- Born: 27/02/1976 India
- Occupation: Film editor

= Sathish Suriya =

Indian film director

Sathish Suriya is an Indian film editor, who has worked on Tamil and Telugu-language films.

==Career==
Sathish Suriya began his career as an editor with Indian television channel Apt TV, before choosing to join the post-production team of Mani Ratnam's production house, Madras Talkies. During his ten-year stint with the production studio, Sathish apprenticed under Sreekar Prasad and worked on productions including Five Star (2002), Aaytha Ezhuthu, Yuva (2004), Guru (2007) and Raavanan (2010). Sathish made his debut as the main editor through Priya's Kannamoochi Yenada (2009) and moved on to work on films including Naan (2012) and Oru Oorla Rendu Raja (2014). In 2016, he worked on his most high-profile project till date, when he served as the main editor in Sudha Kongara Prasad's bilingual films, Irudhi Suttru and Saala Khadoos (2016) featuring Madhavan. Despite being a bilingual shot simultaneously, Sathish worked on different cuts for both of the films to adapt to each language's nativity.

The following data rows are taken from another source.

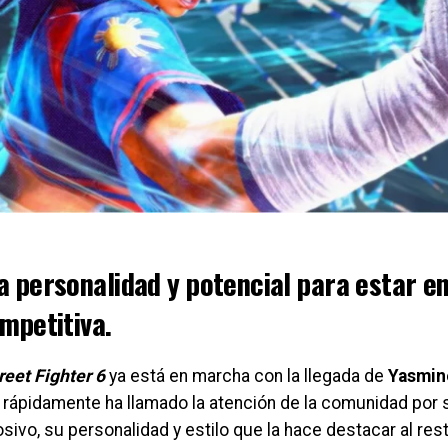
 personalidad y potencial para estar en
mpetitiva.
reet Fighter 6
ya está en marcha con la llegada de
Yasmin
rápidamente ha llamado la atención de la comunidad por s
ivo, su personalidad y estilo que la hace destacar al rest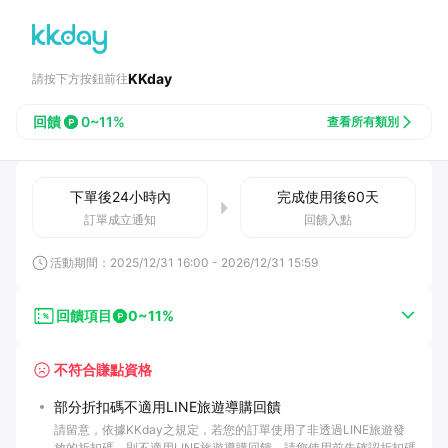
KKday
請按下方按鈕前往
回饋
0~11%
查看所有類別
下單後
24小時
內
完成使用後
60
天
訂單成立通知
回饋入點
活動期間：
2025/12/31 16:00
-
2026/12/31 15:59
回饋項目
0~11%
不符合賺點資格
部分折扣碼不適用LINE旅遊導購回饋
請留意，依據KKday之規定，若您的訂單使用了非透過LINE旅遊發
放的折扣碼，則不適用LINE旅遊導購回饋。請您使用前先確認折扣碼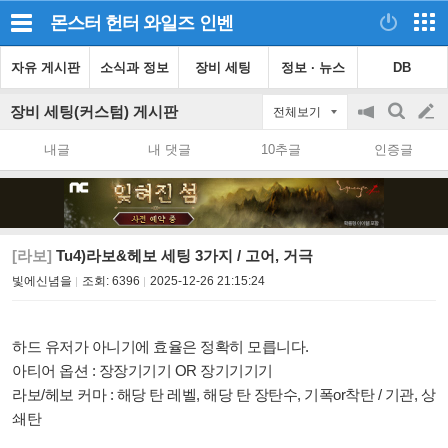
몬스터 헌터 와일즈
인벤
자유 게시판
소식과 정보
장비 세팅
정보 · 뉴스
DB
장비 세팅(커스텀) 게시판
전체보기
공
검
글
지
색
내글
내 댓글
10추글
인증글
on/off
쓰
기
[라보]
Tu4)라보&헤보 세팅 3가지 / 고어, 거극
빛에신념을
조회:
6396
2025-12-26 21:15:24
하드 유저가 아니기에 효율은 정확히 모릅니다.
아티어 옵션 : 장장기기기 OR 장기기기기
라보/헤보 커마 : 해당 탄 레벨, 해당 탄 장탄수, 기폭or착탄 / 기관, 상
쇄탄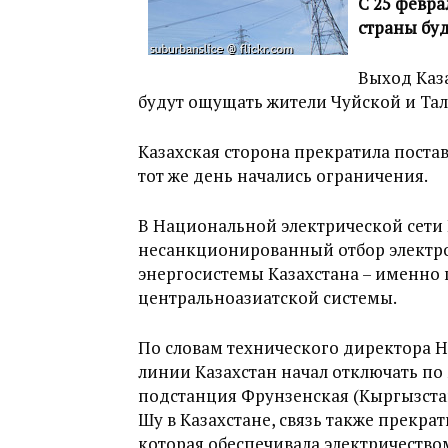
С 25 февра
страны буд
Выход Каз
будут ощущать жители Чуйской и Тал
Казахская сторона прекратила постав
тот же день начались ограничения.
В Национальной электрической сети
несанкционированный отбор электро
энергосистемы Казахстана – именно 
центральноазиатской системы.
По словам технического директора 
линии Казахстан начал отключать по
подстанция Фрунзенская (Кыргызстан
Шу в Казахстане, связь также прекра
которая обеспечивала электричество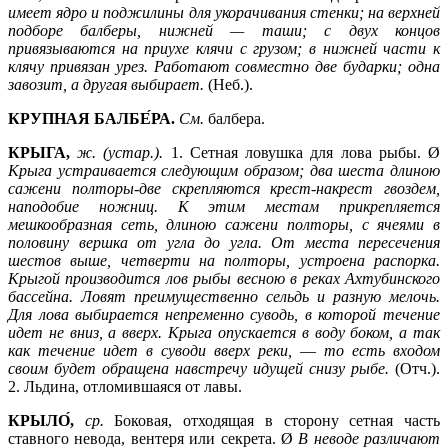
имеет ядро и поджилины для укорачивания стенки; на верхней
подборе балберы, нижней —
таши; с двух концов
привязываются на приухе клячи с грузом; в нижней части к
клячу привязан урез. Работают совместно две бударки; одна
завозит, а другая выбирает.
(Неб.).
КРУПНАЯ БАЛБЕ́РА.
См.
балбера.
КРЫГА,
ж. (устар.).
1.
Сетная ловушка для лова рыбы. Ø
Крыга устраивается следующим образом; два шеста длиною
сажени полторы-две скрепляются крест-накрест гвоздем,
наподобие ножниц. К этим местам прикрепляется
мешкообразная сеть, длиною сажени полторы, с ячеями в
половину вершка от угла до угла. От места пересечения
шестов выше, четверти на полторы, устроена распорка.
Крыгой производится лов рыбы весною в реках Ахтубинского
бассейна. Ловят преимущественно сельдь и разную мелочь.
Для лова выбирается непременно суводь, в которой течение
идет не вниз, а вверх. Крыга опускается в воду боком, а так
как течение идет в суводи вверх реки,
—
то есть входом
своим будет обращена навстречу идущей снизу рыбе.
(Отч.).
2. Льдина, отломившаяся от лавы.
КРЫЛО́,
ср.
Боковая, отходящая в сторону сетная часть
ставного невода, вентеря или секрета. Ø
В неводе различают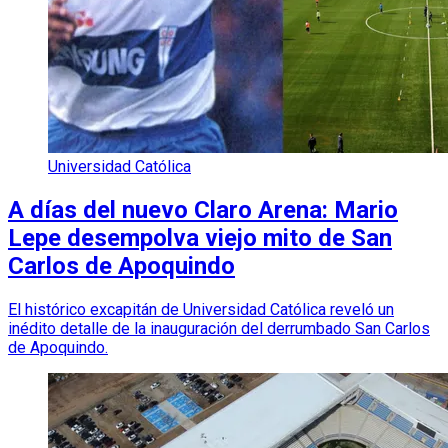
Universidad Católica
A días del nuevo Claro Arena: Mario
Lepe desempolva viejo mito de San
Carlos de Apoquindo
El histórico excapitán de Universidad Católica reveló un
inédito detalle de la inauguración del derrumbado San Carlos
de Apoquindo.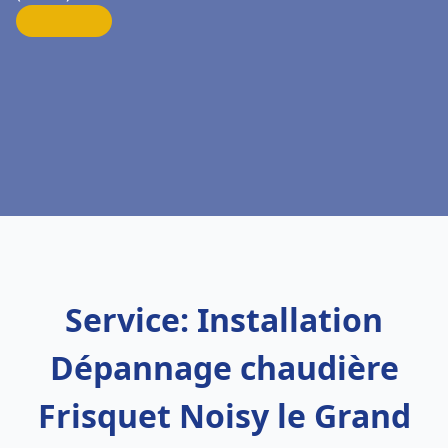
Service: Installation
Dépannage chaudière
Frisquet Noisy le Grand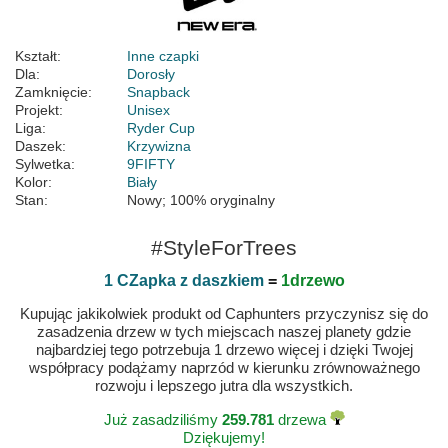
Kształt:
Inne czapki
Dla:
Dorosły
Zamknięcie:
Snapback
Projekt:
Unisex
Liga:
Ryder Cup
Daszek:
Krzywizna
Sylwetka:
9FIFTY
Kolor:
Biały
Stan:
Nowy; 100% oryginalny
#StyleForTrees
1 CZapka z daszkiem
=
1drzewo
Kupując jakikolwiek produkt od Caphunters przyczynisz się do
zasadzenia drzew w tych miejscach naszej planety gdzie
najbardziej tego potrzebuja 1 drzewo więcej i dzięki Twojej
współpracy podążamy naprzód w kierunku zrównoważnego
rozwoju i lepszego jutra dla wszystkich.
Już zasadziliśmy
259.781
drzewa
Dziękujemy!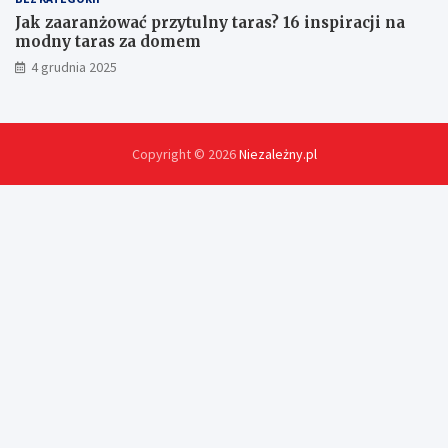
Jak zaaranżować przytulny taras? 16 inspiracji na
modny taras za domem
4 grudnia 2025
Copyright © 2026
Niezależny.pl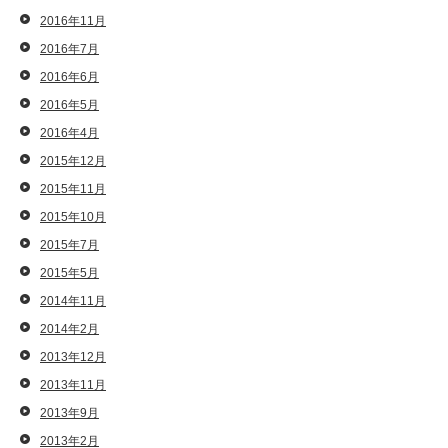
2016年11月
2016年7月
2016年6月
2016年5月
2016年4月
2015年12月
2015年11月
2015年10月
2015年7月
2015年5月
2014年11月
2014年2月
2013年12月
2013年11月
2013年9月
2013年2月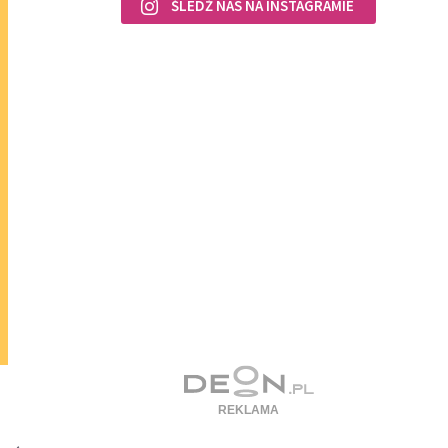
ŚLEDŹ NAS NA INSTAGRAMIE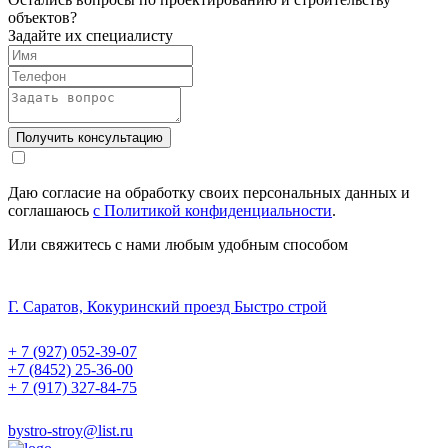
объектов?
Задайте их специалисту
Получить консультацию
Даю согласие на обработку своих персональных данных и
соглашаюсь
с Политикой конфиденциальности
.
Или свяжитесь с нами любым удобным способом
Г. Саратов, Кокуринский проезд Быстро строй
+ 7 (927) 052-39-07
+7 (8452) 25-36-00
+ 7 (917) 327-84-75
bystro-stroy@list.ru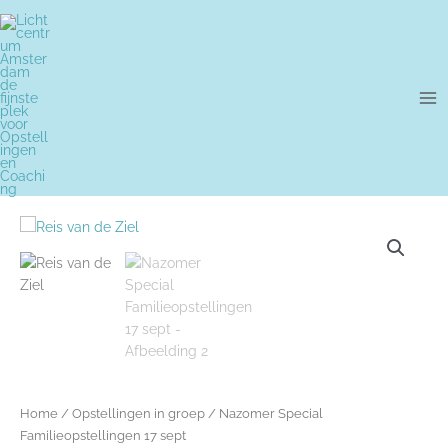
Ga
naar
de
inhoud
Nazomer
Special
Familieopstellingen
17
sept
aantal
Home
/
Opstellingen in groep
/ Nazomer Special
Familieopstellingen 17 sept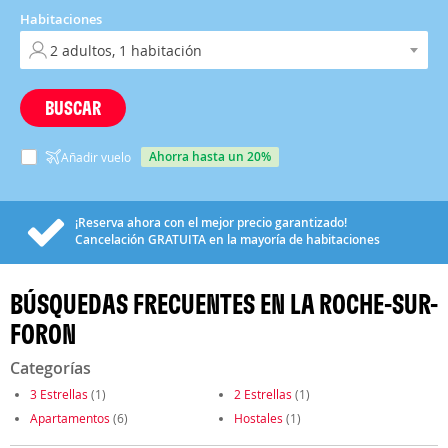
Habitaciones
BUSCAR
ahorra hasta un 20%
Añadir vuelo
¡Reserva ahora con el mejor precio garantizado!
Cancelación
GRATUITA
en la mayoría de habitaciones
BÚSQUEDAS FRECUENTES EN LA ROCHE-SUR-
FORON
Categorías
3 Estrellas
(1)
2 Estrellas
(1)
Apartamentos
(6)
Hostales
(1)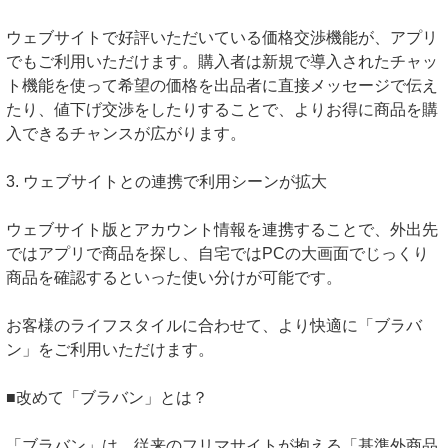
ウェブサイトで好評いただいている価格交渉機能が、アプリ
でもご利用いただけます。購入者は新規で導入されたチャッ
ト機能を使って希望の価格を出品者に直接メッセージで伝え
たり、値下げ交渉をしたりすることで、よりお得に商品を購
入できるチャンスが広がります。
3. ウェブサイトとの連携で利用シーンが拡大
ウェブサイト版とアカウント情報を連携することで、外出先
ではアプリで商品を探し、自宅ではPCの大画面でじっくり
商品を確認するといった使い分けが可能です。
お客様のライフスタイルに合わせて、より快適に「ブラバ
ン」をご利用いただけます。
■改めて「ブラバン」とは？
「ブラバン」は、従来のフリマサイトが抱える「基準外商品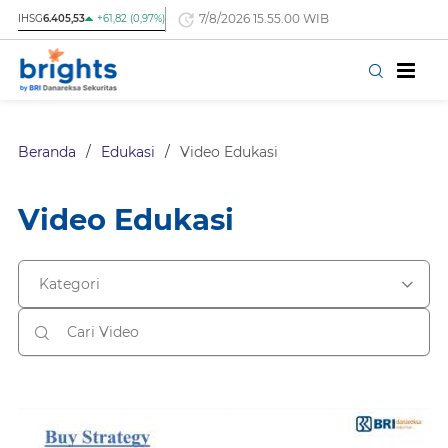
7/8/2026 15.55.00 WIB
IHSG
6.405,53
+61,82 (0,97%)
Beranda
/
Edukasi
/
Video Edukasi
Video Edukasi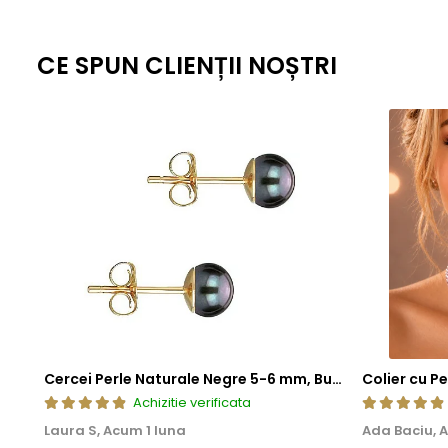
CE SPUN CLIENȚII NOȘTRI
Cercei Perle Naturale Negre 5-6 mm, Buton AAA, Aur 14K (aur 585), Tip Șurub | KASKADDA®
Achizitie verificata
Laura S,
Acum 1 luna
Ada Baciu,
A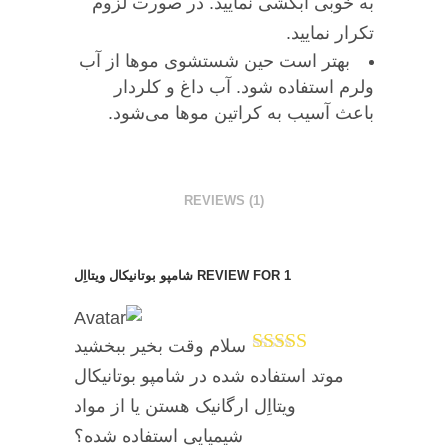
به خوبی آبکشی نمایید. در صورت لزوم
تکرار نمایید.
بهتر است حین شستشوی موها از آب
ولرم استفاده شود. آب داغ و کلردار
باعث آسیب به کراتین موها می‌شود.
REVIEWS (1)
1 REVIEW FOR
شامپو بوتانیکال ویتااِل
سلام وقت بخیر ببخشید
Rated
5
out
موتد استفاده شده در شامپو بوتانیکال
of 5
ویتااِل ارگانیک هستن یا از مواد
شیمیایی استفاده شده؟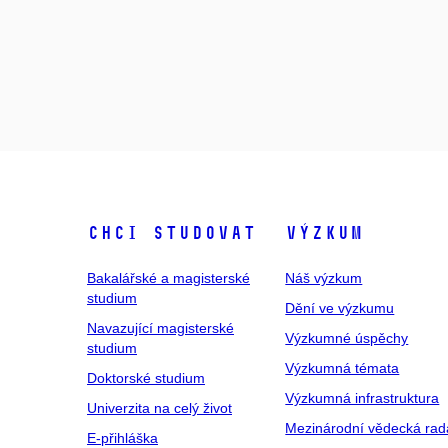
Chci studovat
Výzkum
Bakalářské a magisterské
Náš výzkum
studium
Dění ve výzkumu
Navazující magisterské
Výzkumné úspěchy
studium
Výzkumná témata
Doktorské studium
Výzkumná infrastruktura
Univerzita na celý život
Mezinárodní vědecká rad
E-přihláška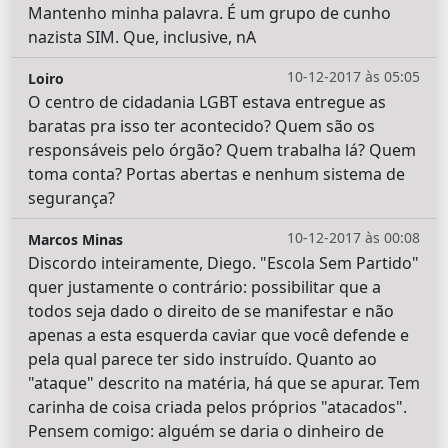
Mantenho minha palavra. É um grupo de cunho
nazista SIM. Que, inclusive, nA
10-12-2017 às 05:05
Loiro
O centro de cidadania LGBT estava entregue as
baratas pra isso ter acontecido? Quem são os
responsáveis pelo órgão? Quem trabalha lá? Quem
toma conta? Portas abertas e nenhum sistema de
segurança?
10-12-2017 às 00:08
Marcos Minas
Discordo inteiramente, Diego. "Escola Sem Partido"
quer justamente o contrário: possibilitar que a
todos seja dado o direito de se manifestar e não
apenas a esta esquerda caviar que você defende e
pela qual parece ter sido instruído. Quanto ao
"ataque" descrito na matéria, há que se apurar. Tem
carinha de coisa criada pelos próprios "atacados".
Pensem comigo: alguém se daria o dinheiro de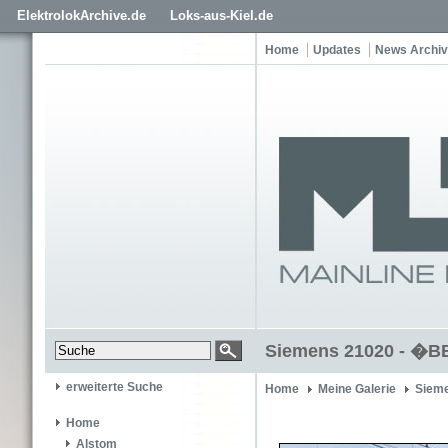
ElektrolokArchive.de
Loks-aus-Kiel.de
Home
Updates
News Archiv
Siemens 21020 - �BB
erweiterte Suche
Home
Meine Galerie
Siem
Home
Alstom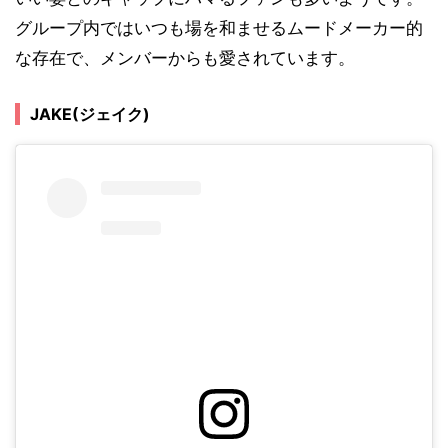
グループ内ではいつも場を和ませるムードメーカー的
な存在で、メンバーからも愛されています。
JAKE(ジェイク)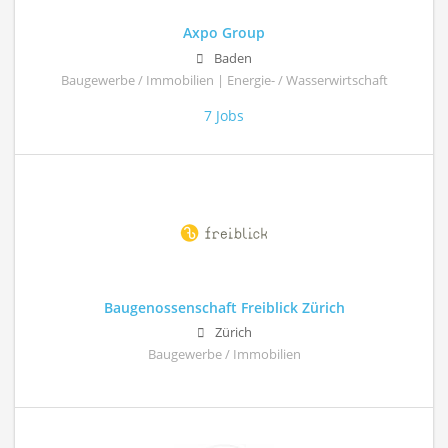
Axpo Group
Baden
Baugewerbe / Immobilien | Energie- / Wasserwirtschaft
7 Jobs
Baugenossenschaft Freiblick Zürich
Zürich
Baugewerbe / Immobilien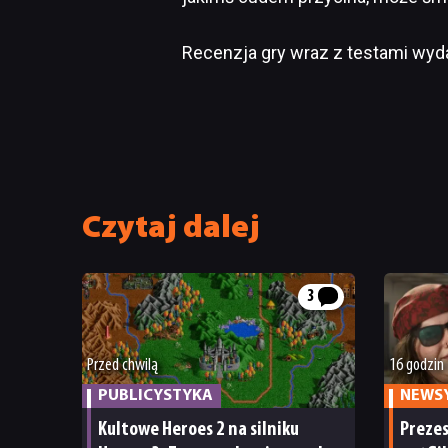
Recenzja gry wraz z testami wy
Czytaj dalej
3
Przed chwilą
16 godzin
PUBLICYSTYKA
NEWS
Kultowe Heroes 2 na silniku
Preze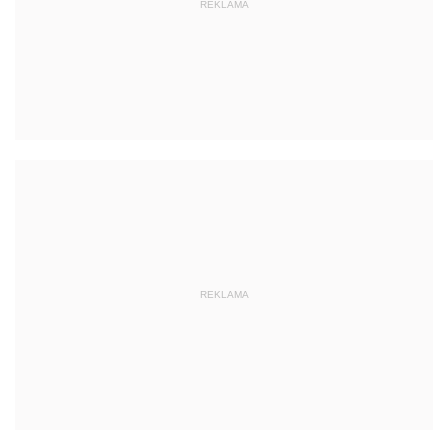
REKLAMA
REKLAMA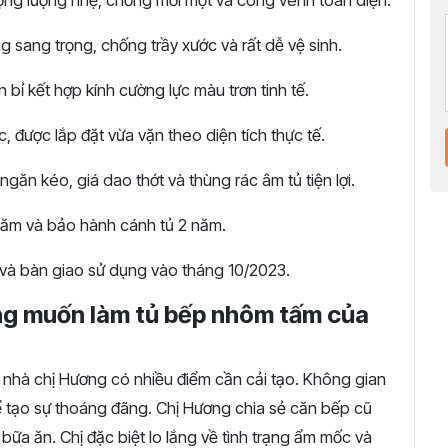
ng lượng nhẹ, chống mối mọt và cong vênh toàn diện.
 sang trọng, chống trầy xước và rất dễ vệ sinh.
 bỉ kết hợp kính cường lực màu trơn tinh tế.
được lắp đặt vừa vặn theo diện tích thực tế.
ngăn kéo, giá dao thớt và thùng rác âm tủ tiện lợi.
ăm và bảo hành cánh tủ 2 năm.
 và bàn giao sử dụng vào tháng 10/2023.
ng muốn làm tủ bếp nhôm tấm của
 nhà chị Hương có nhiều điểm cần cải tạo. Không gian
 để tạo sự thoáng đãng. Chị Hương chia sẻ căn bếp cũ
bữa ăn. Chị đặc biệt lo lắng về tình trạng ẩm mốc và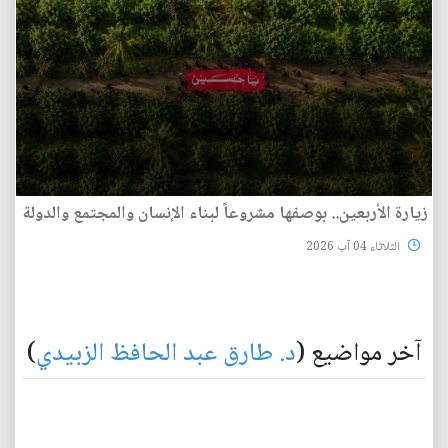
زيارة الأربعين.. بوصفها مشروعاً لبناء الإنسان والمجتمع والدولة
الثلاثاء 04 آب 2026
آخر مواضيع (
د. طارق عبد الحافظ الزبيدي
)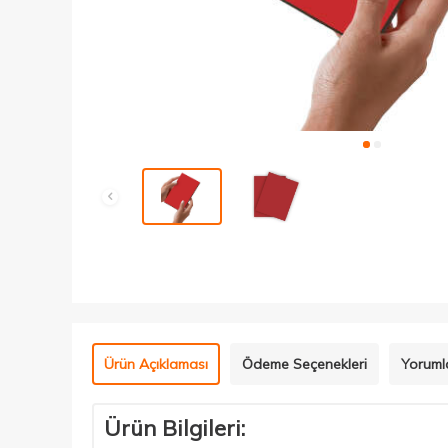
Ürün Açıklaması
Ödeme Seçenekleri
Yorumla
Ürün Bilgileri: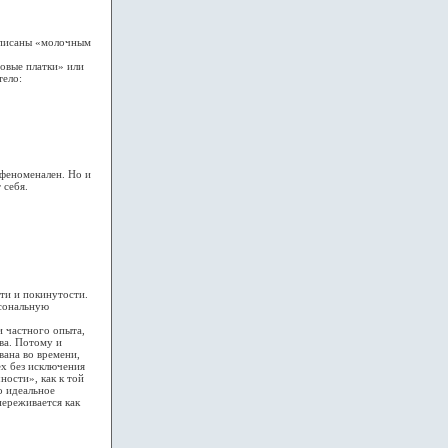
аписаны «молочным
овые платки» или
тело:
феноменален. Но и
 себя.
и и покинутости.
рсональную
 частного опыта,
ва. Потому и
вана во времени,
ех без исключения
ости», как к той
о идеальное
переживается как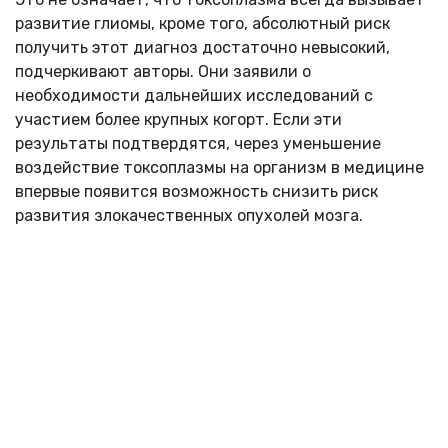
развитие глиомы, кроме того, абсолютный риск
получить этот диагноз достаточно невысокий,
подчеркивают авторы. Они заявили о
необходимости дальнейших исследований с
участием более крупных когорт. Если эти
результаты подтвердятся, через уменьшение
воздействие токсоплазмы на организм в медицине
впервые появится возможность снизить риск
развития злокачественных опухолей мозга.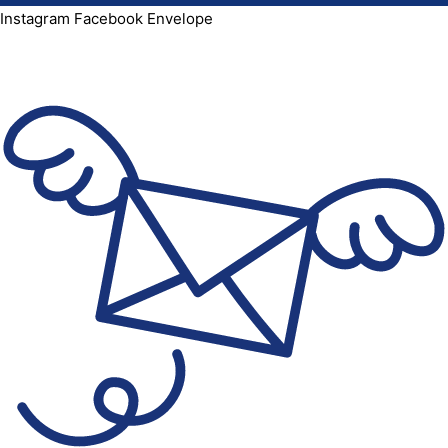
Instagram
Facebook
Envelope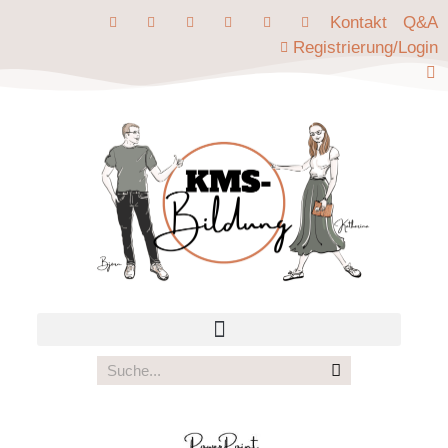
Kontakt
Q&A
Registrierung/Login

He was nominated the Critics Choice Film Award for Best Editing for his work in Soorarai Pottru (2020).

==Filmography==
===As editor===

- Kannamoochi Yenada (2007)
- Thiru Thiru Thuru Thuru (2009)
- Shiva Manasulo Shruti (2012)
- Naan (2012)
- Nirnayam (2013)
- Welcome Obama (2013)
- Sutta Kadhai (2013)
- Aivarattam (2014)
- Amara Kaaviyam (2014)
- Oru Oorla Rendu Raja (2014)
- Irudhi Suttru (2016)
- Saala Khadoos (2016)
- Meow (2016)
- Guru (2017)
- Kattappava Kanom (2017)
- Nibunan (2017)
- Vismaya (2017)
- Naachiyaar (2018)
- Manasuku Nachindi (2018)
- Naa Nuvve (2018)
- Varmaa (2020)
- Soorarai Pottru (2020)
- Anantham (web series) (2022)
- Visithiran (2022)
- Mathimaran (2023)
- Inspector Rishi (2024)
- Pon Ondru Kanden (2024)
- Sarfira (2024)
- Andhagan (2024)
- Goli Soda Rising (2024)
- Vanangaan (2025)
- The Verdict (2025)
- Unpaarvaiyil (2025)
- Divya Drusthi (2025; Telugu)
- Parasakthi (2026)
- Sathi Leelavathi (2026)
- Valai (Post Production)
- Inspector Rishi Season 02 (Post Production)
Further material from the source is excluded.